## Exercise
Without any pictures, output the records exactly as they are.

## The data
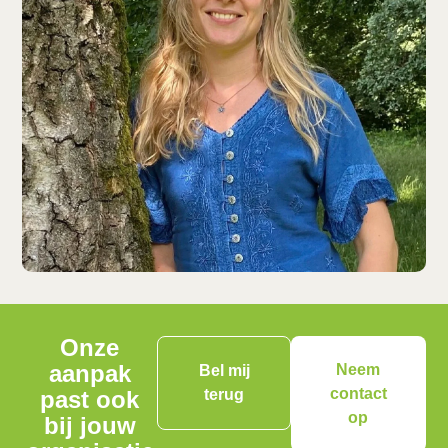
Onze
aanpak
Neem
Bel mij
contact
past ook
terug
op
bij jouw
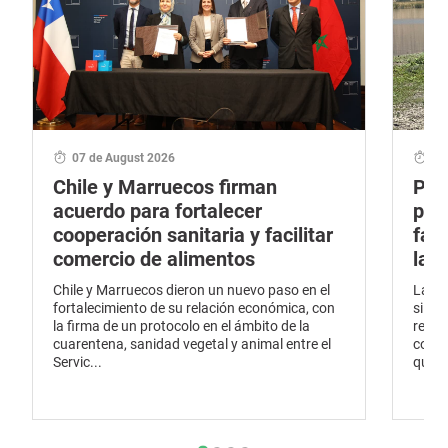
07 de August 2026
06
Chile y Marruecos firman
Por
acuerdo para fortalecer
pro
cooperación sanitaria y facilitar
fau
comercio de alimentos
la 
Chile y Marruecos dieron un nuevo paso en el
La pr
fortalecimiento de su relación económica, con
silve
la firma de un protocolo en el ámbito de la
renov
cuarentena, sanidad vegetal y animal entre el
conti
Servic...
que ha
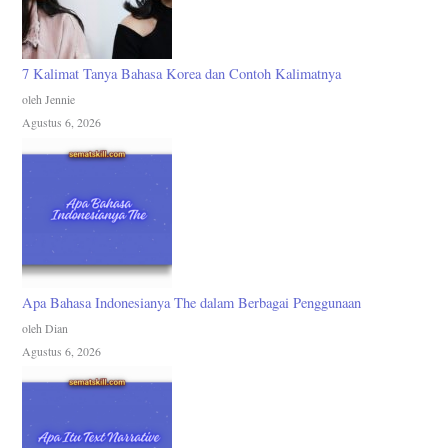
7 Kalimat Tanya Bahasa Korea dan Contoh Kalimatnya
oleh Jennie
Agustus 6, 2026
Apa Bahasa Indonesianya The dalam Berbagai Penggunaan
oleh Dian
Agustus 6, 2026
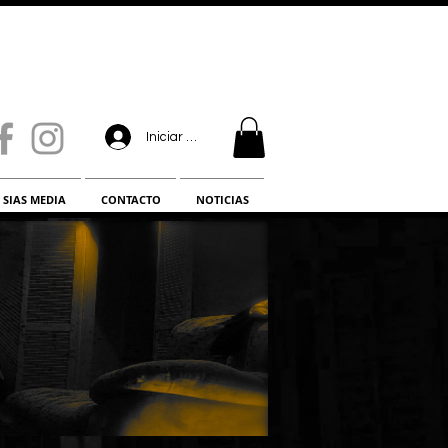
Iniciar sesión
SIAS MEDIA
CONTACTO
NOTICIAS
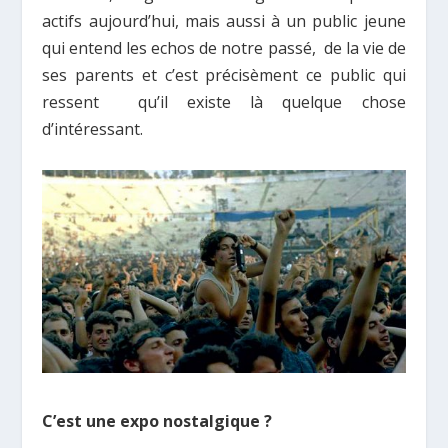
actifs aujourd’hui, mais aussi à un public jeune
qui entend les echos de notre passé, de la vie de
ses parents et c’est précisèment ce public qui
ressent qu’il existe là quelque chose
d’intéressant.
C’est une expo nostalgique ?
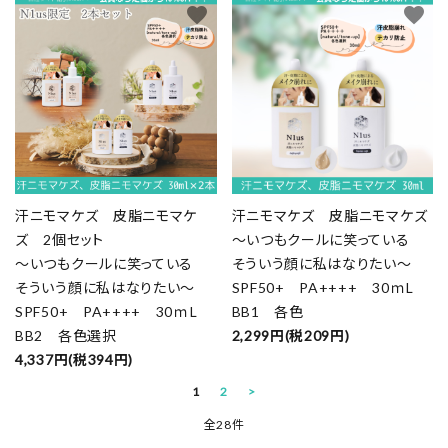
favorite
favorite
汗ニモマケズ 皮脂ニモマケ
汗ニモマケズ 皮脂ニモマケズ
ズ 2個セット
～いつもクールに笑っている
～いつもクールに笑っている
そういう顔に私はなりたい～
そういう顔に私はなりたい～
SPF50+ PA++++ 30ｍL
SPF50+ PA++++ 30ｍL
BB1 各色
BB2 各色選択
2,299円(税209円)
4,337円(税394円)
1
2
>
全28件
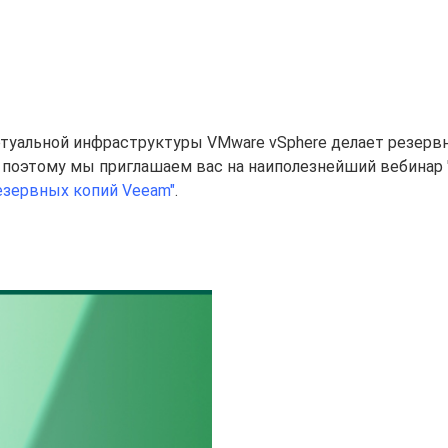
туальной инфраструктуры VMware vSphere делает резерв
, поэтому мы приглашаем вас на наиполезнейший вебинар 
езервных копий Veeam"
.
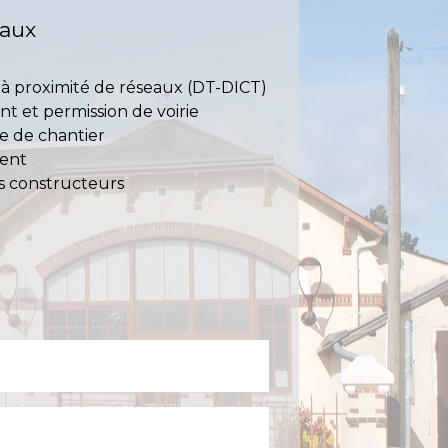
vaux
 à proximité de réseaux (DT-DICT)
t et permission de voirie
e de chantier
ment
s constructeurs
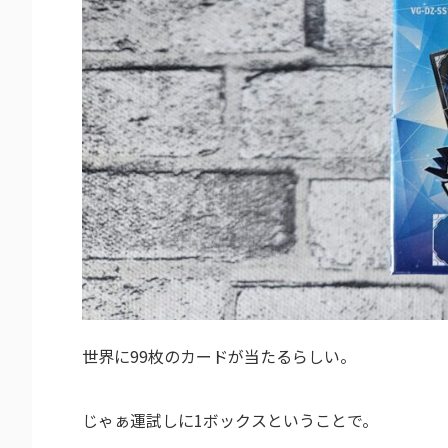
世界に99枚のカードが当たるらしい。
じゃぁ運試しに1ボックスということで。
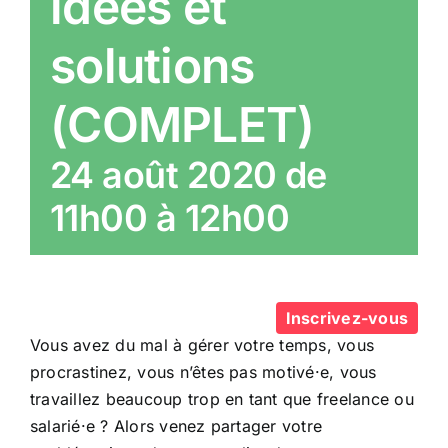
idées et
solutions
(COMPLET)
24 août 2020 de
11h00
à
12h00
Inscrivez-vous
Vous avez du mal à gérer votre temps, vous
procrastinez, vous n’êtes pas motivé·e, vous
travaillez beaucoup trop en tant que freelance ou
salarié·e ? Alors venez partager votre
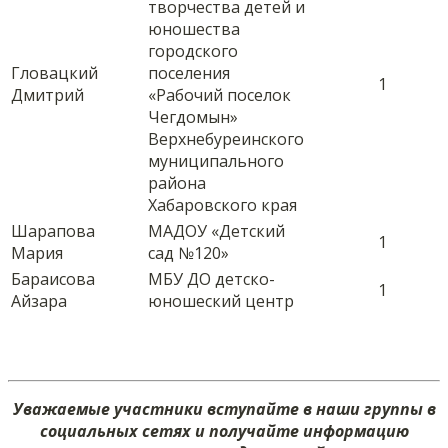
творчества детей и
юношества
городского
Гловацкий
поселения
1
Дмитрий
«Рабочий поселок
Чегдомын»
Верхнебуреинского
муниципального
района
Хабаровского края
Шарапова
МАДОУ «Детский
1
Мария
сад №120»
Бараисова
МБУ ДО детско-
1
Айзара
юношеский центр
Уважаемые участники вступайте в наши группы в
социальных сетях и получайте информацию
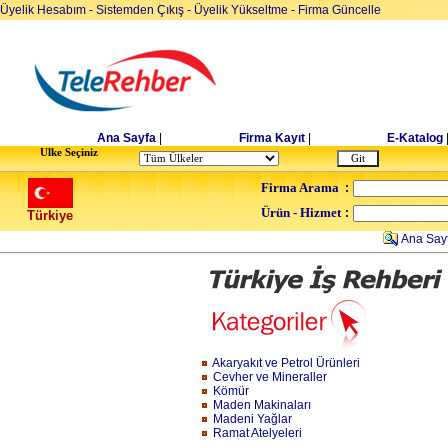
Üyelik Hesabım
-
Sistemden Çıkış
-
Üyelik Yükseltme
-
Firma Güncelle
Ana Sayfa
|
Firma Kayıt
|
E-Katalog
Ulke Seçiniz
Firma Arama
:
Ürün - Hizmet
:
Türkiye
Ana Say
Akaryakıt ve Petrol Ürünleri
Cevher ve Mineraller
Kömür
Maden Makinaları
Madeni Yağlar
Ramat Atelyeleri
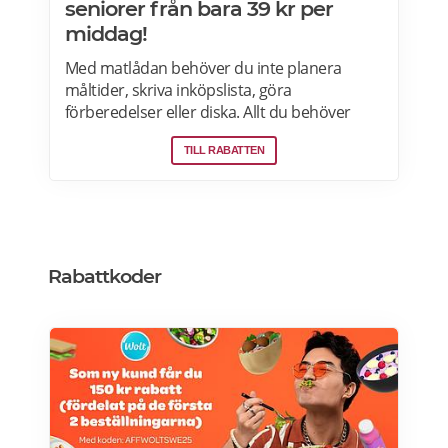
seniorer från bara 39 kr per
middag!
Med matlådan behöver du inte planera
måltider, skriva inköpslista, göra
förberedelser eller diska. Allt du behöver
göra är att värma maten och så är det
TILL RABATTEN
färdigt för servering! Betterfeast handlar,
lagar och levererar maten åt dig! BetterFeast
matlådor är tillagade med omsorg av
professionella kockar. Våra favoriträtter är
Vikingagryta, Pasta med kyckling och Tarte
flambée med crème fraiche, bacon och lök.
Rabattkoder
Läs mer om rabatter på din första matlåda
hos Betterfeast här.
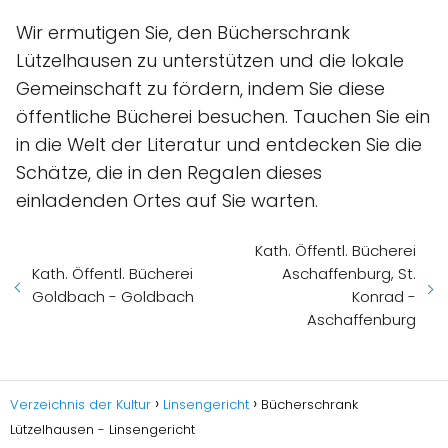
Wir ermutigen Sie, den Bücherschrank
Lützelhausen zu unterstützen und die lokale
Gemeinschaft zu fördern, indem Sie diese
öffentliche Bücherei besuchen. Tauchen Sie ein
in die Welt der Literatur und entdecken Sie die
Schätze, die in den Regalen dieses
einladenden Ortes auf Sie warten.
Kath. Öffentl. Bücherei
Kath. Öffentl. Bücherei
Aschaffenburg, St.
Goldbach - Goldbach
Konrad -
Aschaffenburg
Verzeichnis der Kultur
Linsengericht
Bücherschrank
Lützelhausen - Linsengericht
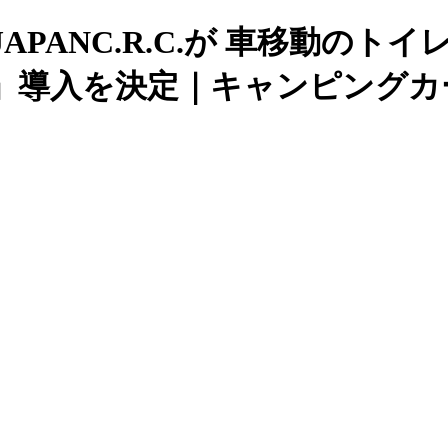
PANC.R.C.が 車移動のト
」導入を決定｜キャンピングカ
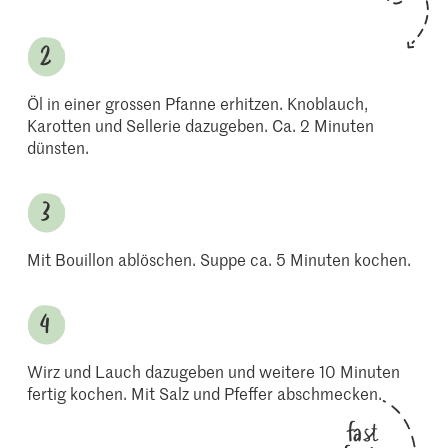
Öl in einer grossen Pfanne erhitzen. Knoblauch,
Karotten und Sellerie dazugeben. Ca. 2 Minuten
dünsten.
Mit Bouillon ablöschen. Suppe ca. 5 Minuten kochen.
Wirz und Lauch dazugeben und weitere 10 Minuten
fertig kochen. Mit Salz und Pfeffer abschmecken.
fast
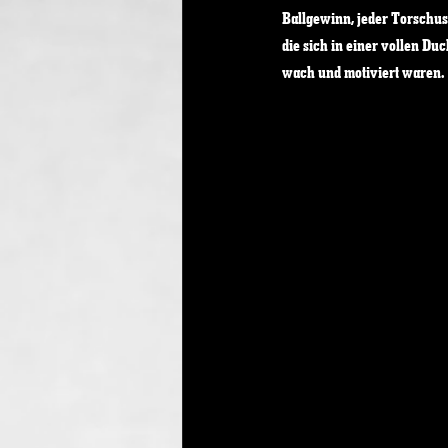
Ballgewinn, jeder Torschus
die sich in einer vollen Duc
wach und motiviert waren. 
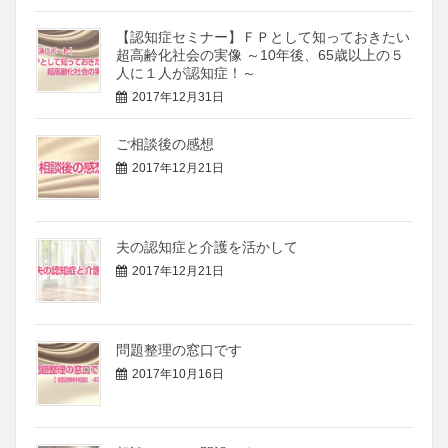
【認知症セミナー】ＦＰとして知っておきたい
超高齢化社会の実像 ～10年後、65歳以上の５
人に１人が認知症！～
2017年12月31日
ご相談後の感想
2017年12月21日
夫の認知症と介護を活かして
2017年12月21日
問題整理の窓口です
2017年10月16日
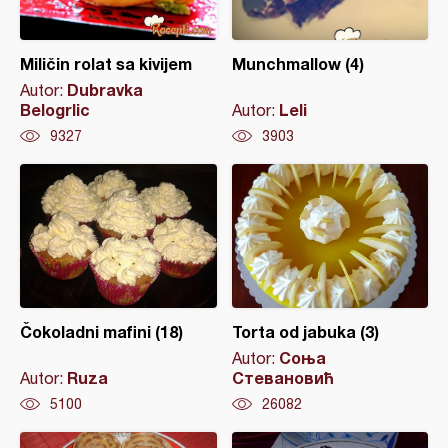
Miličin rolat sa kivijem
Munchmallow (4)
Dubravka
Autor:
Belogrlic
Leli
Autor:
9327
3903
Čokoladni mafini (18)
Torta od jabuka (3)
Соња
Autor:
Ruza
Стевановић
Autor:
5100
26082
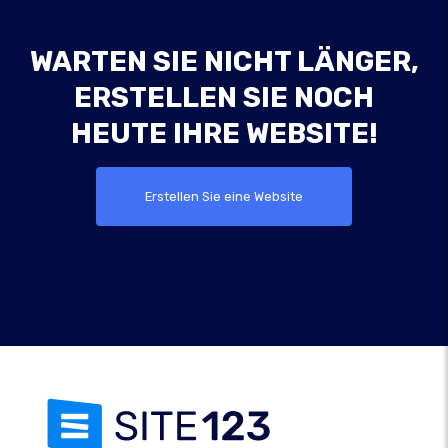
WARTEN SIE NICHT LÄNGER,
ERSTELLEN SIE NOCH
HEUTE IHRE WEBSITE!
Erstellen Sie eine Website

## Result of the exercise
Onze
aanpak
Neem
Bel mij
contact
past ook
terug
op
bij jouw
07 de August 2026
06
Chile y Marruecos firman
Por
acuerdo para fortalecer
pro
cooperación sanitaria y facilitar
fau
comercio de alimentos
la 
Chile y Marruecos dieron un nuevo paso en el
La pr
fortalecimiento de su relación económica, con
silve
la firma de un protocolo en el ámbito de la
renov
cuarentena, sanidad vegetal y animal entre el
conti
Servic...
que ha
7 Kalimat Tanya Bahasa Korea dan Contoh Kalimatnya
oleh Jennie
Agustus 6, 2026
Apa Bahasa Indonesianya The dalam Berbagai Penggunaan
oleh Dian
Agustus 6, 2026
Iniciar sesión
SIAS MEDIA
CONTACTO
NOTICIAS
actifs aujourd’hui, mais aussi à un public jeune
qui entend les echos de notre passé, de la vie de
ses parents et c’est précisèment ce public qui
ressent qu’il existe là quelque chose
d’intéressant.
C’est une expo nostalgique ?
favorite
favorite
汗ニモマケズ 皮脂ニモマケ
汗ニモマケズ 皮脂ニモマケズ
ズ 2個セット
～いつもクールに笑っている
～いつもクールに笑っている
そういう顔に私はなりたい～
そういう顔に私はなりたい～
SPF50+ PA++++ 30ｍL
SPF50+ PA++++ 30ｍL
BB1 各色
BB2 各色選択
2,299円(税209円)
4,337円(税394円)
1
2
>
全28件
туальной инфраструктуры VMware vSphere делает резерв
, поэтому мы приглашаем вас на наиполезнейший вебинар 
езервных копий Veeam"
.
vaux
 à proximité de réseaux (DT-DICT)
t et permission de voirie
e de chantier
ment
s constructeurs
世界に99枚のカードが当たるらしい。
じゃぁ運試しに1ボックスということで。
idées et
solutions
(COMPLET)
24 août 2020 de
11h00
à
12h00
Inscrivez-vous
Vous avez du mal à gérer votre temps, vous
procrastinez, vous n’êtes pas motivé·e, vous
travaillez beaucoup trop en tant que freelance ou
salarié·e ? Alors venez partager votre
творчества детей и
юношества
городского
Гловацкий
поселения
1
Дмитрий
«Рабочий поселок
Чегдомын»
Верхнебуреинского
муниципального
района
Хабаровского края
Шарапова
МАДОУ «Детский
1
Мария
сад №120»
Бараисова
МБУ ДО детско-
1
Айзара
юношеский центр
Уважаемые участники вступайте в наши группы в
социальных сетях и получайте информацию
Üyelik Hesabım
-
Sistemden Çıkış
-
Üyelik Yükseltme
-
Firma Güncelle
Ana Sayfa
|
Firma Kayıt
|
E-Katalog
Ulke Seçiniz
Firma Arama
:
Ürün - Hizmet
:
Türkiye
Ana Say
Akaryakıt ve Petrol Ürünleri
Cevher ve Mineraller
Kömür
Maden Makinaları
Madeni Yağlar
Ramat Atelyeleri
seniorer från bara 39 kr per
middag!
Med matlådan behöver du inte planera
måltider, skriva inköpslista, göra
förberedelser eller diska. Allt du behöver
göra är att värma maten och så är det
TILL RABATTEN
färdigt för servering! Betterfeast handlar,
lagar och levererar maten åt dig! BetterFeast
matlådor är tillagade med omsorg av
professionella kockar. Våra favoriträtter är
Vikingagryta, Pasta med kyckling och Tarte
flambée med crème fraiche, bacon och lök.
Rabattkoder
Läs mer om rabatter på din första matlåda
hos Betterfeast här.
Wir ermutigen Sie, den Bücherschrank
Lützelhausen zu unterstützen und die lokale
Gemeinschaft zu fördern, indem Sie diese
öffentliche Bücherei besuchen. Tauchen Sie ein
in die Welt der Literatur und entdecken Sie die
Schätze, die in den Regalen dieses
einladenden Ortes auf Sie warten.
Kath. Öffentl. Bücherei
Kath. Öffentl. Bücherei
Aschaffenburg, St.
Goldbach - Goldbach
Konrad -
Aschaffenburg
Verzeichnis der Kultur
Linsengericht
Bücherschrank
Lützelhausen - Linsengericht
PANC.R.C.が 車移動のト
」導入を決定｜キャンピングカ
Öl in einer grossen Pfanne erhitzen. Knoblauch,
Karotten und Sellerie dazugeben. Ca. 2 Minuten
dünsten.
Mit Bouillon ablöschen. Suppe ca. 5 Minuten kochen.
Wirz und Lauch dazugeben und weitere 10 Minuten
fertig kochen. Mit Salz und Pfeffer abschmecken.
fast
Ballgewinn, jeder Torschus
die sich in einer vollen Duc
wach und motiviert waren. 
【認知症セミナー】ＦＰとして知っておきたい
超高齢化社会の実像 ～10年後、65歳以上の５
人に１人が認知症！～
2017年12月31日
ご相談後の感想
2017年12月21日
夫の認知症と介護を活かして
2017年12月21日
問題整理の窓口です
2017年10月16日
Miličin rolat sa kivijem
Munchmallow (4)
Dubravka
Autor:
Belogrlic
Leli
Autor:
9327
3903
Čokoladni mafini (18)
Torta od jabuka (3)
Соња
Autor:
Ruza
Стевановић
Autor:
5100
26082
WARTEN SIE NICHT LÄNGER,
ERSTELLEN SIE NOCH
HEUTE IHRE WEBSITE!
Erstellen Sie eine Website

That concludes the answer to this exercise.